Adam Levine Talks About Being “Promiscuous and Slutty,” Having a Gay Brother in Out Magazine

Sex God Adam Levine is on the September cover of Out magazine, a mainstream gay publication that is able to get heterosexual men to pose on the cover.

In the issue, Adam fesses up about being a male slut, why American Idol sucks, what it was like to have a gay brother, and why he’s okay with people speculating about his sexuality.

Adam Levine half naked

It’s no secret that I love Adam Levine, but I also love a man who is very comfortable with his sexuality. Unless we all have eye sight problems, we are able to recognize when one person is good looking and when another is not. When guys claim that they “don’t know!” if another guy is ugly or attractive, that never sits well with me. I can’t be with anyone who makes borderline homophobic comments because he wants to prove how straight he is. Levine’s not like that.

“I’m extremely comfortable in my sexuality, so I can think, Oh, that’s a good-looking dude. Acknowledging that someone’s attractive and wanting to fuck a dude are two different things.” That’s right honey! Tell me more.

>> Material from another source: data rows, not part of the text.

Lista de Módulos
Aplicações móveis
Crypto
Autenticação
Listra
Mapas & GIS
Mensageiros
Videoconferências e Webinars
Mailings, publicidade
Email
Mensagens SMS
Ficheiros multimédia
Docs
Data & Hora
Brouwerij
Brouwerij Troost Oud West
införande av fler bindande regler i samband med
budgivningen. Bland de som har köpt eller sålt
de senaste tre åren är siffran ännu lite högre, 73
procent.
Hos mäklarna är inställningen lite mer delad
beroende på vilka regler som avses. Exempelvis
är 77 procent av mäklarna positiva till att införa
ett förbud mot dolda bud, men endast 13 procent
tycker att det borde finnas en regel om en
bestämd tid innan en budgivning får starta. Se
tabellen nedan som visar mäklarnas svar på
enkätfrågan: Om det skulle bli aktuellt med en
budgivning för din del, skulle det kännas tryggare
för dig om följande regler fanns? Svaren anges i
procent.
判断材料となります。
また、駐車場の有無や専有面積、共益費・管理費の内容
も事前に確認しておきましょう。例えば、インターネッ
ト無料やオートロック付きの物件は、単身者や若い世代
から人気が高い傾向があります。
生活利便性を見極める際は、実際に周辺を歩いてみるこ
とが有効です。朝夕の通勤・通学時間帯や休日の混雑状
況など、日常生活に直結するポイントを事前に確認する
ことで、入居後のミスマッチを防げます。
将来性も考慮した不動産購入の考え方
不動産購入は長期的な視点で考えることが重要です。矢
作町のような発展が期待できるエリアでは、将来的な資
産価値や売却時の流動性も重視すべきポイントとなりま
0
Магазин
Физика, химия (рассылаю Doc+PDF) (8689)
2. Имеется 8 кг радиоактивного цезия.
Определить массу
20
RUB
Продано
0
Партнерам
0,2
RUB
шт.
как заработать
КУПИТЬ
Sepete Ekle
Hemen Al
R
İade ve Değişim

“There’s no way to hide my straightness, but if people didn’t think there was a small chance I was gay, then I wouldn’t be doing my job very well. Look at the best ones, guys whose sexuality was always questioned. Bowie. Jagger. Freddie Mercury. I wouldn’t be the front man of a band if that question hadn’t come up at some point.”

Snaps!

On being a man whore: “With a lot of guys who are hypersexual, it comes from some sort of disdain or dislike — they’re guys who love getting laid but don’t really respect women. That doesn’t mean that I haven’t been totally promiscuous and slutty in my lifetime, because I have.”

On homophobia and racism: “When the ‘F word’ and the ‘N word’ are equally taboo, when you can’t just walk around saying that word — which you can, to be brutally honest — that’ll be when it’s really real. Homophobia and racism are very different and have a very different history behind them.

 

On The Voice: That show’s become a part of me. Being in a position where you can help these people out and — of course I get paid, and of course it’s good for my career as well. But there’s a lot of real talent, and it makes me excited to know I’m part of that.”

On what he’s learned from The Voice: “Doing the show has made me realize my own shortcomings. It’s made me want to improve upon them. Your personality is under the microscope. I’ve always had a slight chip on my shoulder about the fact that people might perceive me a certain way without really knowing my character. That maybe I was just kind of a bimbo. I wanted to show them, Hey, look, I can play. I’ve got a brain, and I’m not a total idiot. I wanted to set the record straight, I guess.”

On his career:  “I used to have a very set idea of what I wanted to accomplish — I want to be like the Police, or I want to be like that guy. But when I turned 30, I thought to myself, My career’s going to be its own thing, something that other people will aspire to, hopefully. I don’t want to have anybody else’s trajectory. It took a long time to figure it out, because anything less than being this person, as far as the way I’m perceived in the world, would have been unsatisfactory. Now I’ve kind of come into my own.”